Oil falls on China economic data as Opec cuts support crude

London — Oil prices slipped on Friday after China reported slower economic growth, pointing to lower fuel demand in the world’s biggest oil importer, although market sentiment was supported by supply cuts agreed last week by major crude producers.

Benchmark Brent crude was down 40c at $61.05 a barrel by 8.20am GMT, on course for a decline this week of about 1%. US light crude was 25c lower at $52.33.

China, the world’s second-largest economy, reported on Friday some of its slowest growth in retail sales and industrial output in years, highlighting the risks of the country’s trade dispute with the US.

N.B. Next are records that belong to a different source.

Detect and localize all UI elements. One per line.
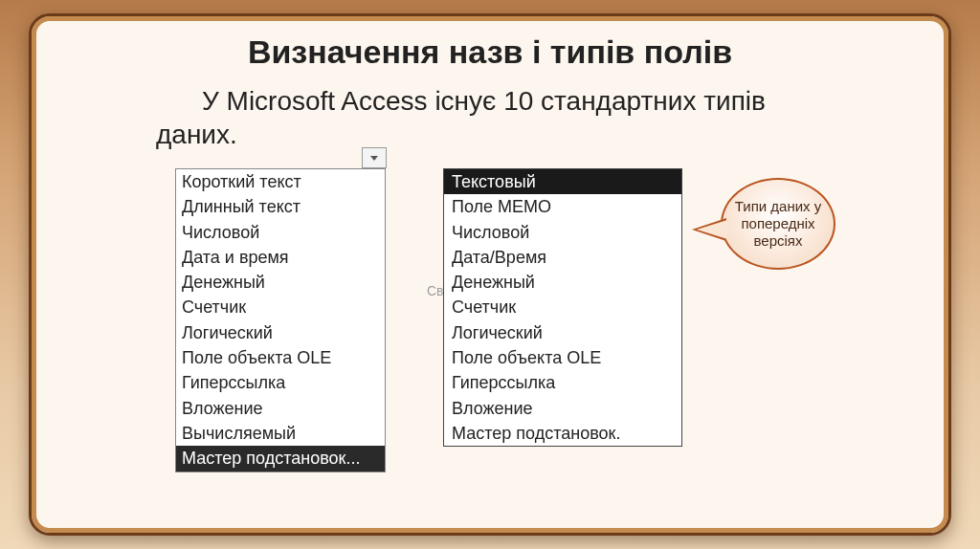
- list-item[interactable]: Поле объекта OLE: [444, 345, 681, 370]
- list-item[interactable]: Вложение: [444, 396, 681, 421]
- list-item[interactable]: Счетчик: [176, 295, 385, 319]
- list-item[interactable]: Поле объекта OLE: [176, 345, 385, 370]
- background-hint: Св: [427, 283, 444, 298]
- list-item[interactable]: Дата/Время: [444, 245, 681, 270]
- list-item[interactable]: Счетчик: [444, 295, 681, 319]
- list-item[interactable]: Длинный текст: [176, 194, 385, 219]
- intro-text: У Microsoft Access існує 10 стандартних …: [156, 84, 853, 151]
- dropdown-list-legacy[interactable]: Текстовый Поле МЕМОЧисловойДата/ВремяДен…: [443, 168, 682, 447]
- callout-text: Типи даних у попередніх версіях: [728, 198, 828, 250]
- list-item[interactable]: Мастер подстановок.: [444, 421, 681, 446]
- list-item[interactable]: Денежный: [176, 270, 385, 295]
- list-item[interactable]: Мастер подстановок...: [176, 446, 385, 471]
- list-item[interactable]: Гиперссылка: [176, 370, 385, 395]
- list-item[interactable]: Логический: [176, 320, 385, 345]
- list-item[interactable]: Дата и время: [176, 245, 385, 270]
- list-item[interactable]: Поле МЕМО: [444, 194, 681, 219]
- dropdown-legacy-header[interactable]: Текстовый: [444, 169, 681, 194]
- list-item[interactable]: Вложение: [176, 396, 385, 421]
- list-item[interactable]: Короткий текст: [176, 169, 385, 194]
- list-item[interactable]: Гиперссылка: [444, 370, 681, 395]
- lists-row: Короткий текстДлинный текстЧисловойДата …: [70, 168, 910, 472]
- slide-title: Визначення назв і типів полів: [70, 33, 910, 71]
- slide-frame: Визначення назв і типів полів У Microsof…: [29, 13, 951, 536]
- list-item[interactable]: Логический: [444, 320, 681, 345]
- list-item[interactable]: Числовой: [444, 220, 681, 245]
- datatype-dropdown-current: Короткий текстДлинный текстЧисловойДата …: [175, 168, 386, 472]
- list-item[interactable]: Числовой: [176, 220, 385, 245]
- datatype-dropdown-legacy: Текстовый Поле МЕМОЧисловойДата/ВремяДен…: [443, 168, 682, 447]
- list-item[interactable]: Денежный: [444, 270, 681, 295]
- dropdown-toggle[interactable]: [362, 147, 387, 168]
- dropdown-list-current[interactable]: Короткий текстДлинный текстЧисловойДата …: [175, 168, 386, 472]
- list-item[interactable]: Вычисляемый: [176, 421, 385, 446]
- callout-bubble: Типи даних у попередніх версіях: [721, 178, 835, 270]
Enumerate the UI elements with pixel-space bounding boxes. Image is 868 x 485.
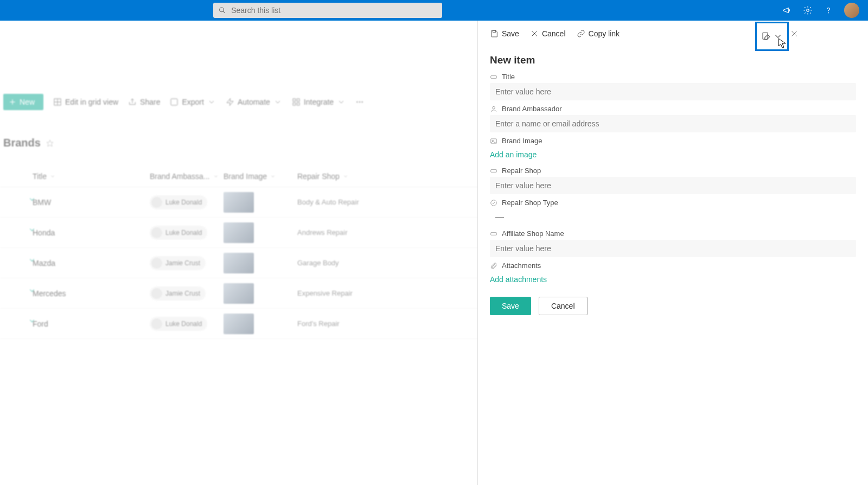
svg-point-0 [220,8,224,12]
cell-shop: Expensive Repair [297,289,384,297]
panel-toolbar: Save Cancel Copy link [490,21,856,44]
export-button[interactable]: Export [170,98,215,106]
panel-cancel-button[interactable]: Cancel [530,29,566,38]
new-item-panel: Save Cancel Copy link New item Title Bra… [477,21,868,485]
svg-point-22 [493,106,495,109]
list-title: Brands [3,137,41,149]
close-panel-button[interactable] [790,29,799,40]
save-button[interactable]: Save [490,297,531,315]
cell-shop: Garage Body [297,259,384,267]
svg-point-26 [491,200,497,206]
cell-title: BMW [3,198,150,207]
cell-shop: Andrews Repair [297,228,384,237]
col-title[interactable]: Title [3,172,150,181]
shop-input[interactable] [490,177,856,194]
cell-title: Mercedes [3,289,150,298]
cell-shop: Ford's Repair [297,320,384,328]
affiliate-input[interactable] [490,240,856,257]
cell-ambassador: Jamie Crust [150,256,224,270]
cell-shop: Body & Auto Repair [297,198,384,206]
cell-image [224,314,297,334]
topbar-actions [782,3,864,18]
top-bar [0,0,868,21]
add-attachments-link[interactable]: Add attachments [490,272,547,287]
svg-rect-13 [297,103,299,105]
avatar[interactable] [844,3,859,18]
svg-rect-27 [491,232,497,235]
shoptype-label: Repair Shop Type [490,199,856,207]
help-icon[interactable] [824,5,833,15]
cell-title: Ford [3,320,150,328]
search-icon [219,7,226,14]
search-box[interactable] [213,3,442,18]
more-button[interactable] [355,98,364,106]
ambassador-label: Brand Ambassador [490,105,856,113]
gear-icon[interactable] [803,5,813,15]
cell-image [224,253,297,273]
svg-rect-11 [297,99,299,101]
new-button[interactable]: New [3,94,43,110]
title-input[interactable] [490,83,856,100]
svg-marker-17 [47,140,53,146]
ambassador-input[interactable] [490,115,856,132]
image-label: Brand Image [490,137,856,145]
cell-image [224,222,297,243]
attachments-label: Attachments [490,261,856,270]
search-input[interactable] [231,6,437,15]
panel-save-button[interactable]: Save [490,29,519,38]
svg-point-3 [828,12,829,13]
svg-rect-9 [171,99,177,105]
cell-ambassador: Luke Donald [150,226,224,240]
svg-point-15 [359,101,360,103]
cell-ambassador: Luke Donald [150,195,224,209]
share-button[interactable]: Share [128,98,160,106]
favorite-icon[interactable] [46,139,54,147]
svg-rect-21 [491,75,497,78]
svg-point-16 [362,101,363,103]
add-image-link[interactable]: Add an image [490,147,537,162]
automate-button[interactable]: Automate [226,98,282,106]
svg-rect-12 [293,103,296,105]
panel-copylink-button[interactable]: Copy link [577,29,620,38]
shoptype-value[interactable]: — [490,209,856,225]
panel-title: New item [490,54,856,66]
cell-ambassador: Luke Donald [150,317,224,331]
integrate-button[interactable]: Integrate [292,98,346,106]
cell-title: Mazda [3,259,150,267]
affiliate-label: Affiliate Shop Name [490,229,856,238]
svg-rect-6 [54,99,61,105]
svg-rect-25 [491,169,497,172]
svg-rect-10 [293,99,296,101]
col-image[interactable]: Brand Image [224,172,297,181]
svg-point-2 [807,9,809,12]
col-ambassador[interactable]: Brand Ambassa... [150,172,224,181]
svg-line-1 [223,11,225,13]
new-label: New [20,98,35,106]
col-shop[interactable]: Repair Shop [297,172,384,181]
cell-title: Honda [3,228,150,237]
svg-rect-28 [763,33,768,39]
svg-point-14 [356,101,358,103]
shop-label: Repair Shop [490,167,856,175]
edit-grid-button[interactable]: Edit in grid view [53,98,118,106]
form-icon [761,31,771,41]
cell-image [224,192,297,213]
megaphone-icon[interactable] [782,5,792,15]
cell-ambassador: Jamie Crust [150,286,224,301]
cell-image [224,283,297,304]
svg-rect-18 [493,30,495,32]
title-label: Title [490,73,856,81]
cursor-icon [778,38,787,49]
cancel-button[interactable]: Cancel [539,297,588,315]
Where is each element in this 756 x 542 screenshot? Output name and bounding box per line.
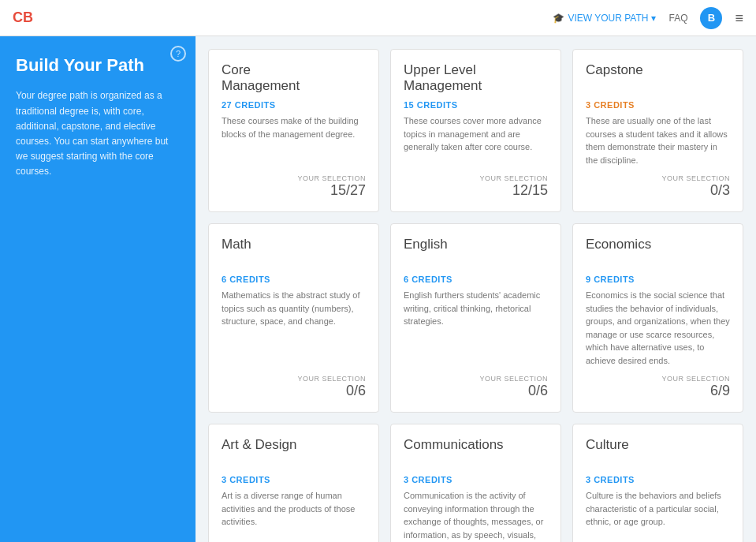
selection-label: YOUR SELECTION <box>586 174 730 182</box>
card-title: Economics <box>586 237 651 252</box>
card-title: Capstone <box>586 62 643 78</box>
card-selection: YOUR SELECTION 0/6 <box>222 375 366 399</box>
app-logo: CB <box>13 9 33 26</box>
selection-label: YOUR SELECTION <box>222 375 366 383</box>
card-culture[interactable]: Culture 3 CREDITS Culture is the behavio… <box>572 424 743 542</box>
card-description: These are usually one of the last course… <box>586 114 730 166</box>
card-description: Communication is the activity of conveyi… <box>404 489 548 542</box>
header-right: 🎓 VIEW YOUR PATH ▾ FAQ B ≡ <box>553 7 743 29</box>
card-header: Culture <box>586 437 730 470</box>
view-path-button[interactable]: 🎓 VIEW YOUR PATH ▾ <box>553 13 656 24</box>
card-communications[interactable]: Communications 3 CREDITS Communication i… <box>390 424 561 542</box>
card-selection: YOUR SELECTION 6/9 <box>586 375 730 399</box>
selection-value: 12/15 <box>404 182 548 199</box>
sidebar-description: Your degree path is organized as a tradi… <box>16 88 180 179</box>
card-credits: 3 CREDITS <box>404 475 548 484</box>
app-header: CB 🎓 VIEW YOUR PATH ▾ FAQ B ≡ <box>0 0 756 36</box>
cards-grid: Core Management 27 CREDITS These courses… <box>208 49 743 542</box>
card-header: Art & Design <box>222 437 366 470</box>
card-credits: 27 CREDITS <box>222 100 366 110</box>
chevron-down-icon: ▾ <box>651 13 656 24</box>
hamburger-menu[interactable]: ≡ <box>735 11 743 25</box>
card-title: Math <box>222 237 251 252</box>
card-art-design[interactable]: Art & Design 3 CREDITS Art is a diverse … <box>208 424 379 542</box>
card-credits: 3 CREDITS <box>586 100 730 110</box>
card-economics[interactable]: Economics 9 CREDITS Economics is the soc… <box>572 223 743 413</box>
card-title: Core Management <box>222 62 326 95</box>
card-credits: 9 CREDITS <box>586 275 730 284</box>
card-credits: 3 CREDITS <box>586 475 730 484</box>
selection-value: 6/9 <box>586 383 730 399</box>
card-selection: YOUR SELECTION 15/27 <box>222 174 366 199</box>
card-english[interactable]: English 6 CREDITS English furthers stude… <box>390 223 561 413</box>
card-core-management[interactable]: Core Management 27 CREDITS These courses… <box>208 49 379 212</box>
card-header: Core Management <box>222 62 366 95</box>
selection-value: 0/6 <box>222 383 366 399</box>
selection-value: 15/27 <box>222 182 366 199</box>
card-header: Upper Level Management <box>404 62 548 95</box>
card-header: English <box>404 237 548 270</box>
card-title: Upper Level Management <box>404 62 508 95</box>
card-description: Economics is the social science that stu… <box>586 289 730 367</box>
card-title: Culture <box>586 437 629 453</box>
selection-label: YOUR SELECTION <box>586 375 730 383</box>
main-content: Core Management 27 CREDITS These courses… <box>196 36 756 542</box>
card-selection: YOUR SELECTION 0/3 <box>586 174 730 199</box>
card-credits: 3 CREDITS <box>222 475 366 484</box>
card-description: These courses make of the building block… <box>222 114 366 166</box>
card-description: These courses cover more advance topics … <box>404 114 548 166</box>
card-math[interactable]: Math x 2 6 CREDITS Mathematics is the ab… <box>208 223 379 413</box>
selection-label: YOUR SELECTION <box>404 174 548 182</box>
card-credits: 6 CREDITS <box>222 275 366 284</box>
card-title: Communications <box>404 437 504 453</box>
card-description: Mathematics is the abstract study of top… <box>222 289 366 367</box>
card-description: Culture is the behaviors and beliefs cha… <box>586 489 730 542</box>
selection-label: YOUR SELECTION <box>222 174 366 182</box>
card-credits: 6 CREDITS <box>404 275 548 284</box>
graduation-icon: 🎓 <box>553 13 564 24</box>
card-selection: YOUR SELECTION 0/6 <box>404 375 548 399</box>
card-header: Capstone <box>586 62 730 95</box>
selection-value: 0/3 <box>586 182 730 199</box>
sidebar-title: Build Your Path <box>16 55 180 76</box>
card-header: Economics <box>586 237 730 270</box>
card-selection: YOUR SELECTION 12/15 <box>404 174 548 199</box>
card-credits: 15 CREDITS <box>404 100 548 110</box>
card-description: English furthers students' academic writ… <box>404 289 548 367</box>
card-description: Art is a diverse range of human activiti… <box>222 489 366 542</box>
faq-link[interactable]: FAQ <box>668 13 687 24</box>
card-header: Communications <box>404 437 548 470</box>
sidebar: ? Build Your Path Your degree path is or… <box>0 36 196 542</box>
selection-value: 0/6 <box>404 383 548 399</box>
card-title: English <box>404 237 448 252</box>
card-header: Math x 2 <box>222 237 366 270</box>
help-icon[interactable]: ? <box>170 46 186 62</box>
card-upper-level-management[interactable]: Upper Level Management 15 CREDITS These … <box>390 49 561 212</box>
selection-label: YOUR SELECTION <box>404 375 548 383</box>
card-capstone[interactable]: Capstone 3 CREDITS These are usually one… <box>572 49 743 212</box>
card-title: Art & Design <box>222 437 296 453</box>
main-layout: ? Build Your Path Your degree path is or… <box>0 36 756 542</box>
user-avatar[interactable]: B <box>700 7 722 29</box>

Chinese oil refinery throughput in November fell from October, suggesting an easing in oil demand, though runs were 2.9% above levels a year earlier.

Concerned by mounting oversupply, oil cartel Opec and other oil producers, including Russia, agreed last week to reduce output by 1.2-million barrels per day (bpd), or more than 1% of global demand.

“For the time being, until the Opec cuts start kicking in, the market is oversupplied in the short term,” said Tony Nunan, oil risk manager at Mitsubishi. “If China is slowing down, that’s definitely a concern.”

The International Energy Agency (IEA) said on Thursday that it expects a deficit in oil supply to emerge by the second quarter of next year, provided Opec members and other key producers stick closely to last week’s deal to cut output.

“The Opec cuts will have a substantial impact on the first quarter of 2019 balances compared with this quarter, but market observers may need to wait for the cuts to percolate to inventory data,” Barclays analyst Michael Cohen said in a note.

As part of the agreement, de facto Opec leader Saudi Arabia plans to reduce its output to 10.2-million bpd in January.

The IEA kept its 2019 forecast for global oil demand growth at 1.4-million bpd, unchanged from its projection last month, and said it expected growth of 1.3-million bpd this year.

Said Cohen, “Our market balance looks 0.5-million bpd tighter next year on reduced Opec supply, such that the surplus is just 0.2-million bpd.”